Although it’s called a 24 hour kirtan it actually went on for 32 hours. At 26 hours it was time for I to leave. I hada train and plane to catch back to Ireland to attend an ole friend’s birthday party. I felt tears of love and gratitude. I felt a flow of oneness with the Divine, feeling the flow in the now and with it a new softness and expanding light. I am forever grateful for the mystery and gifts of this mantra and all who create, partake and make this event possible. It blew me away over 8 years ago and continues to do so. It has continually strengthened me on the spiritual journey and given me greater access to depths of love, far more than any drug, chocolate, synthetic or otherwise!
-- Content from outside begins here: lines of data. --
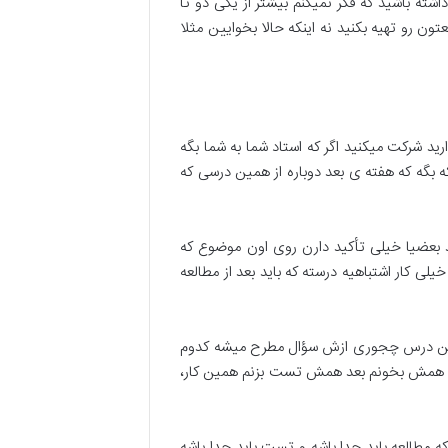
شته باشید که فکر نمیکنم بیشتر از یکی دو تا
ون رو تهیه بکنید نه اینکه حالا بخوایین مثلا
د شرکت میکنید اگر که استاد شما به شما بگه
 بگه که هفته ی بعد دوباره از همین درسی که
 بعضیا خیلی تأکید دارن روی اون موضوع که
ی کار اشتباهیه درسته که باید بعد از مطالعه
ه این درس چجوری ازش سؤال مطرح میشه کدوم
ان همش بخونم بعد همش تست بزنم همین کار،
 مطالعه باید جدا باشه و تست باید جدا باشه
I’m not one for going on about things, but for anyone you meet who is in a good place, there are practices they undertake regularly to create and sustain the good space. I have many, from keeping my spaces clean and clear to good nutrition to alkalising juices to cleansing to meditating to music to art to good association to being in nature… And I think this recent journey and the renewed recognition of this mantra's strength might have just put it into a definite No 1 place in practices of my life. All I say really is, If you feel the calling, give it a go. You can repeat in in your mind as you go about your day, or for a walk, sing it out loud in the car or come to a kirtan. There is a kirtan boom happening around the world right now so you'll probably find one pretty close to where you live if you look on-line. So ahppy to share this treasure!
It’s amazing what you can experience in 24 hours- sometimes!
Peace & Love to all beings everywhere.
Jagannatha, Balabhadra(Balarama) and Subhadra, thank you for your kindness and generosity.
Hare Hare Krishna, Hare Krishna, Krishna Krishna, Hare Hare.